The Montenegrin city of Kotor has, without a doubt, already established itself as Dubrovnik-light. It has all the qualities of i's cousin to the north, but just on a smaller scale, and with about half the tourists, although I'd expect that to change fast. As Dubrovnik gets overcrowded, those sick of the crowds have pushed farther south into Montenegro and have reached Kotor. Luckily, most seem to only come for the day, or at the most, stay for the night.
Kotor has everything you need to be a top tourist destination. It has a stunning location on the Boka Kotorska (for my money a more impressive location that Dubrovnik), an immaculate walled city, sunshine, and a towering fort looming over head. Luckily, the place is so small, that it will never become the destination Dubrovnik is, but for those who make the trip, it can be equally rewarding.
The trick, I discovered by accident, is to arrive nice and early in the morning. As I said before, most tourists come to Kotor for the day from either Dubrovnik or Budva, therefore they don't arrive until lunchtime and leave before sunset. Thus, for the dedicated traveler who arrives in the morning (9-10 am), you can have the city almost to yourself.
Kotor's old city, tucked into a corner of the Boka Kotorska, hidden behind a set of triangular walls has all the charms of Dubrovnik, smooth marble streets, towering cathedrals, funnily named squares (e.g. "Square of Milk"), and plenty of outdoor cafes. What it doesn't have though are hordes of sunburned British tourists prancing around in shorts and piercing your ears with glottal stops. The town is surrounded by 20m-high walls and has only three gates, one complete with drawbridge. Once inside the maze of alleys and corridors are enough to keep you wandering for an afternoon and the churches are awe-worthy, particularly the Cathedral of St. Tryphone. St. Tryphone, easily Kotor's best monument, dates all the way back to 1166, and is a magnificent piece of work.
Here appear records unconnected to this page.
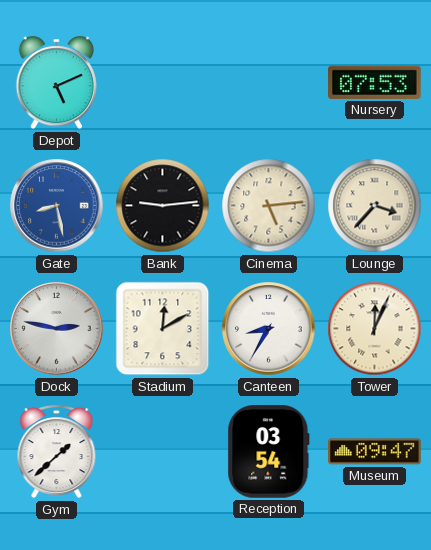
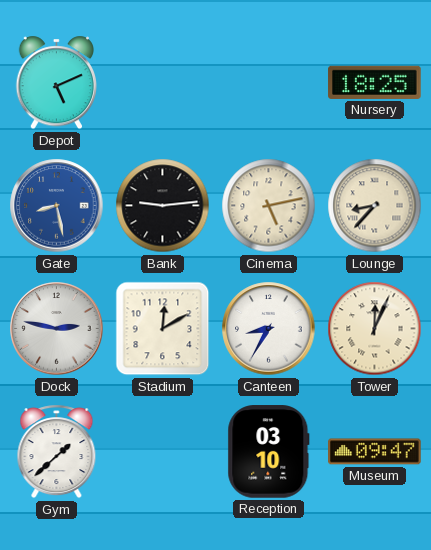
Nursery: 07:53 -> 18:25
Cinema: 5:14 -> 5:13
Lounge: 3:37 -> 8:37
Reception: 03:54 -> 03:10
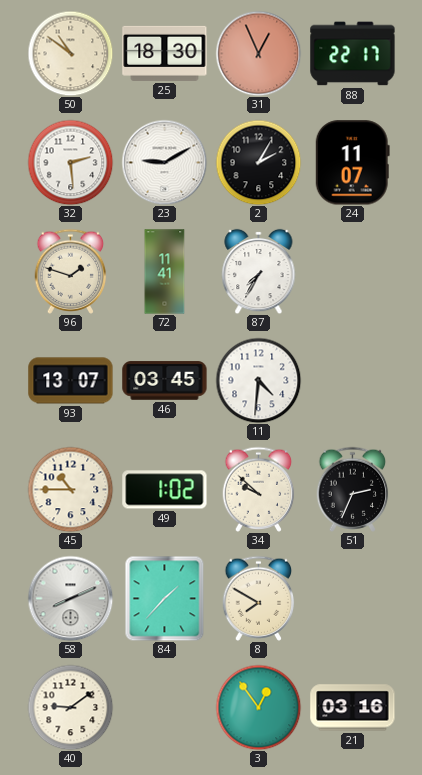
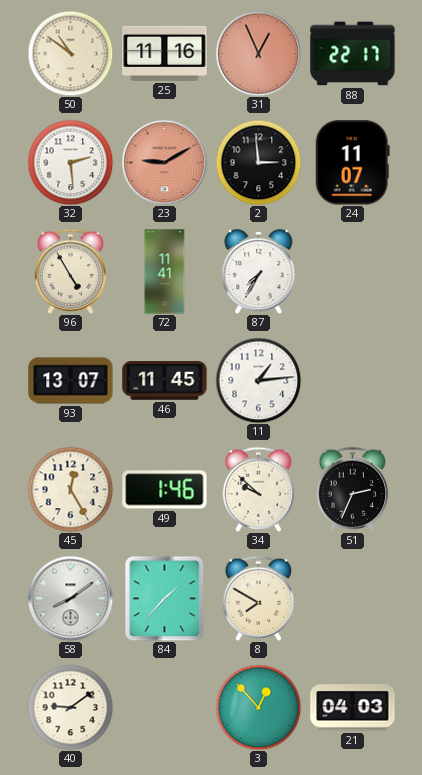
25: 18:30 -> 11:16
23 dial: white -> salmon
2: 2:05 -> 2:59
96: 1:48 -> 4:55
46: 03:45 -> 11:45
11: 4:31 -> 1:14
45: 10:45 -> 12:25
49: 1:02 -> 1:46
58: 8:11 -> 8:09
3: 12:54 -> 12:53
21: 03:16 -> 04:03
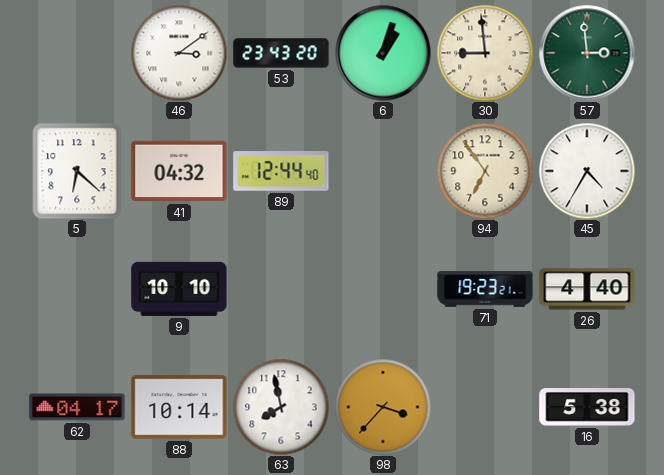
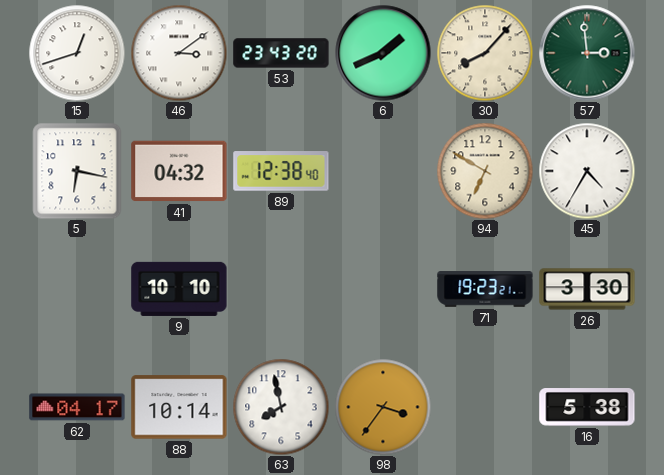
15: none -> 12:42
6: 1:03 -> 1:41
30: 8:59 -> 8:07
5: 6:22 -> 6:17
89: 12:44 -> 12:38
94: 6:54 -> 6:50
26: 4:40 -> 3:30
98: 3:37 -> 3:36
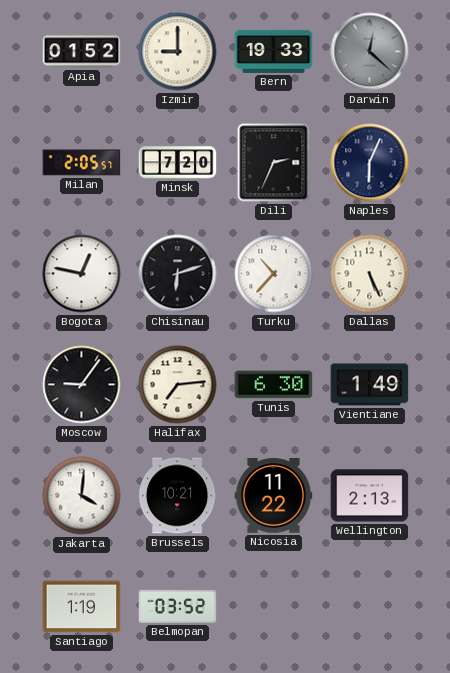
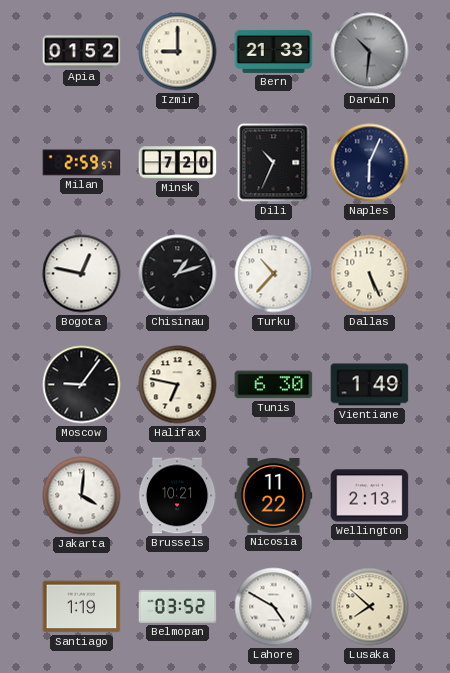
Bern: 19:33 -> 21:33
Darwin: 12:22 -> 10:31
Milan: 2:05 -> 2:59
Dili: 2:34 -> 10:34
Chisinau: 6:12 -> 1:12
Halifax: 7:14 -> 6:47
Lahore: none -> 4:50
Lusaka: none -> 7:52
Wandering around the rest of the Old City, you will find a Maritime Museum, which would be skipable if it weren't for a collection of surprisingly nice paintings, as well as a couple more fine churches.
Although, I highly recommend saving all that for later in the afternoon. If you arrive in the morning, the first thing to do, without a doubt, is head up to the Fortress of St. Ivan. At 1,350 steps, the hike isn't exactly an easy one, and will be much better in the morning when the sun is still hiding behind the mountains. The hike would be a bit more painful if you weren't stopping every 10 feet to take a picture. The views only get better as you go up. About halfway up the steps you'll reach the aptly-named Chapel of Our Lady of Salvation, which was oddly enough built by Black Plague survivors. Once you reach the top, the view will be unforgettable. So sit on the ruined walls, have a drink, and snap away. While the fortress itself is nothing spectacular, I particularly enjoyed sitting there, taking it all in, and thinking about all the people over in Dubrovnik fighting the crowds who won't find a view half as nice as this.
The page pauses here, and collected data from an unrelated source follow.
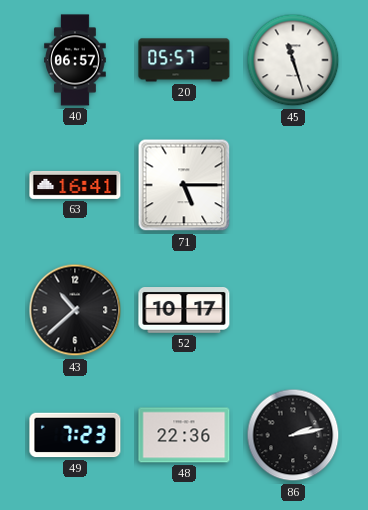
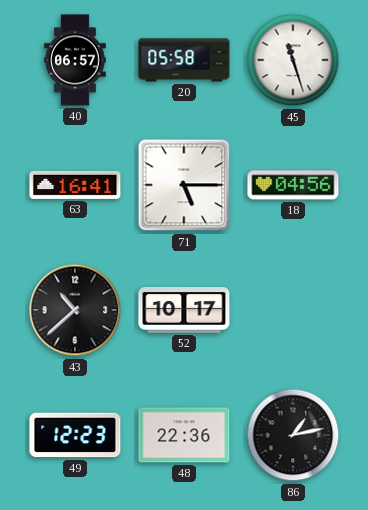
20: 05:57 -> 05:58
18: none -> 04:56
49: 7:23 -> 12:23
86: 2:13 -> 1:13
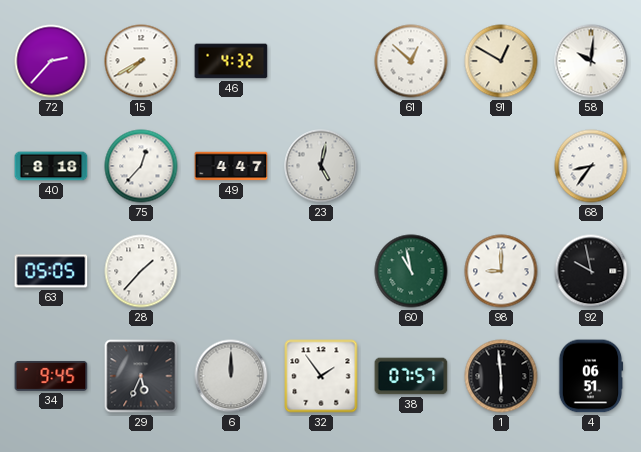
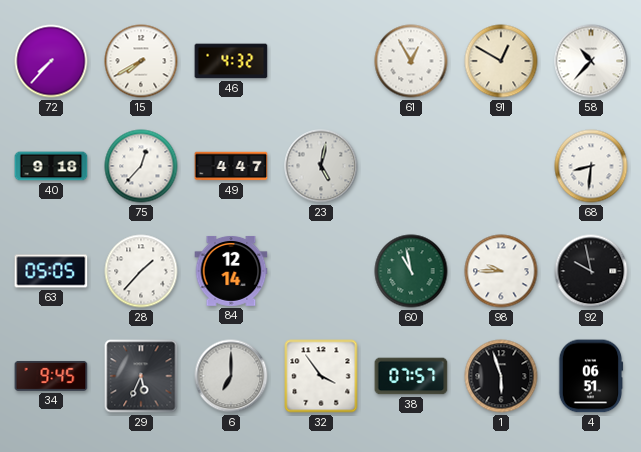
72: 2:37 -> 7:37
61: 12:52 -> 12:55
58: 10:01 -> 10:37
40: 8:18 -> 9:18
68: 8:36 -> 8:31
84: none -> 12:14
98: 9:00 -> 9:45
6: 12:00 -> 7:00
32: 1:54 -> 3:54
1: 5:59 -> 5:57
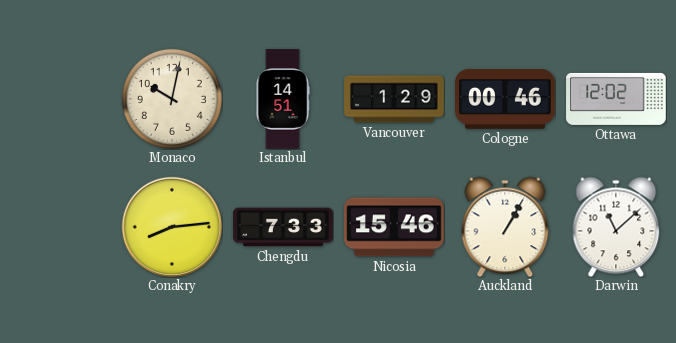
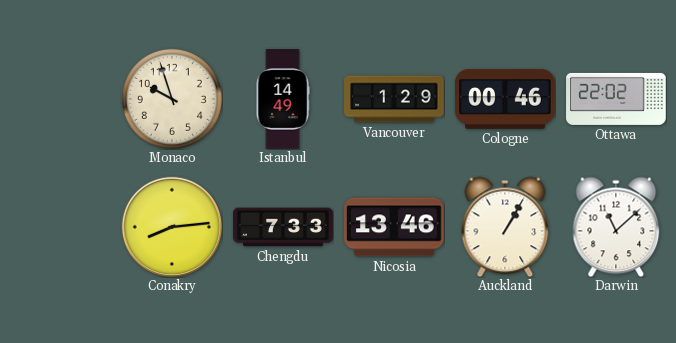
Monaco: 10:02 -> 9:57
Istanbul: 14:51 -> 14:49
Ottawa: 12:02 -> 22:02
Nicosia: 15:46 -> 13:46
If you do the fortress first, by the time you get down the crowds should be arriving, making it a perfect time for a lunch at one of the hundreds of outdoor cafes. By the time you finish, the crowds should be dissipating and the rest of the city will be yours.
My one regret with Kotor is that I didn't stay overnight. I can imagine that the city at night is serene and peaceful. The city has very few hotels, but there are some inside the old city for surprisingly reasonable rates. To this day I still wish I could have had one night of wandering around the streets of the old city in solid moonlight. It must look perfect. So that is my suggestion to you, stay overnight. Not only will you get to see Kotor at all stages of the day, but you could also get some time to explore nearby attractions on the Boka.